Posto a emergência de transformar a realidade que construímos até hoje e que já está dando sinais de insustentabilidade, sem dúvida, essas propostas levadas a sério, orientam para a necessidade de rever ou ampliar as abordagens que temos dado à pesquisa, aos currículos do ensino médio e superior e aos programas de intervenção que direta ou indiretamente estejam ligados à qualidade da vida, e sugerem a necessidade de formação de profissionais com essa sensibilidade e com potencial para ser um cidadão educador contínuo (VIEIRA, 1998; Vieira, RIBEIRO, 1999, Patrício, 1999a).

5INTRODUÇÃO À PRÁTICA DE PESQUISA SOCIOAMBIENTAL

Na proposta de compreender a complexidade da vida e de inventar e aplicar soluções para seus problemas, é imprescindível estimular a exploração de conhecimentos no meio acadêmico e em outros contextos públicos ou privados, que tenham base em princípios éticos e estéticos de viver saudável individual-coletivo.

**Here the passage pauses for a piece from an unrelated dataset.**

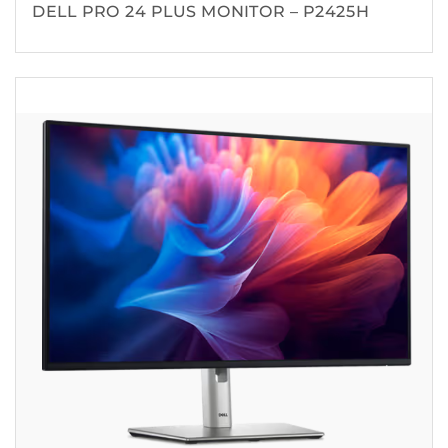
DELL PRO 24 PLUS MONITOR – P2425H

Nesse ponto de vista, uma pesquisa precisa incorporar objetivos que identifiquem limitações (problemas) e também possibilidades de modificação envolvendo recursos sociais e ambientais, incluindo políticas públicas da mesma natureza, o que, de certa forma, conduz para a abordagem interdisciplinar, na visão e nas ações (Patrício, 1990; 1995a; 1999a).

Neste sentido, a realidade atual e o resgate da História humana quando analisadas sob o ponto de vista de princípios inseridos em paradigmas emergentes, denominados "holísticos", "sistêmicos", "ecológicos" e de "complexidade", promovem a percepção de que todas as disciplinas que trabalham com o ser humano, na produção de conhecimento ou na prestação de serviços, precisam resgatar a compreensão da integralidade da vida. Isso exige a percepção da universalidade, diversidade e unicidade do ser humano; de suas características individuais e coletivas, expressas nas suas especificidades biológico-cultural, afetiva e espiritual que estão sendo construídas na complexa teia da vida individual-coletiva. Aqueles princípios também estimulam a percepção do potencial humano de razão e sensibilidade que potencializa os indivíduos para transformar a realidade e para ser transformado, nos processos de interações interdependentes que desenvolve no emaranhado ambiente ecológico-cultural, local e universal, da sua história de vida (Patrício, 1995a, 1999a).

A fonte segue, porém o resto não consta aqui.